17th November 2009 - 07:59 PM
Hydraulic accumulators are often buffers (serge protectors) in hydraulics systems. Now that is not to say that they can't be used to provide flow in place of a pump.
1 watt is equal to 0.00134102209 horsepower (google) so you need a .002 horsepower motor (compensating for energy losses).
Now a quick look at Horsepowerhttp://en.wikipedia.org/wiki/Horsepower#Hydraulic_horsepower
Has hydraulic hp as..
hp = flowrate * pressure * 7/12000
So we have the max system pressure at 210 bar
1 bar = 100000 N/m^2 so 210 bar = 21 000 000 N/m^2
.002 = m^3/s * 21 000 000 N/m^2 * 7/12 000
.002 = m^3/s * 7000
.002/7000 = m^3/s
There are 86 400 seconds in a day so multiply the flow rate by that number and you get...0.0247 cubic meters which is equal to about 24.7 litres.
Of course an accumulator loses pressure as the hydraulic fluid flows out. So you would have to use a pressure regulating valve set to 210 bar and your accumulator will have to have a precharge set to at least that pressure when empty.
Now you say that the 210 is max system pressure, is there a minimum? If there is I would suggest using that instead in the above equations. The result will be a larger accumulator.

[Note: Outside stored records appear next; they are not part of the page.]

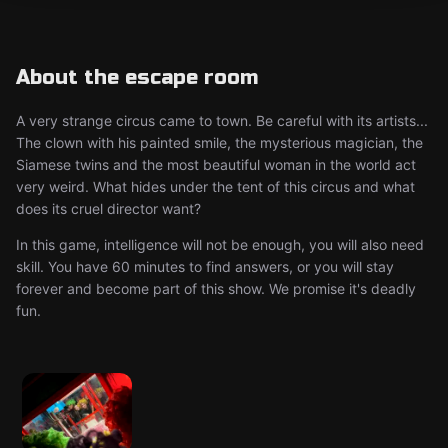
About the escape room
A very strange circus came to town. Be careful with its artists...
The clown with his painted smile, the mysterious magician, the
Siamese twins and the most beautiful woman in the world act
very weird. What hides under the tent of this circus and what
does its cruel director want?
In this game, intelligence will not be enough, you will also need
skill. You have 60 minutes to find answers, or you will stay
forever and become part of this show. We promise it's deadly
fun.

However now that I see it...if you consider the minimum 0 bar and max 210 then the mean would be 105.
.002 = FR * 10 500 000 * 7/12 000
.002 = FR * 6125
.002/6125 = FR
FR = 3.265e-7 m^3/s
3.265e-7 m^3/s * 86 400 = .0282 m^3 = 28.2 litres
If anyone sees any mistakes please correct them. I hope I did it all right and I hope that answers your question.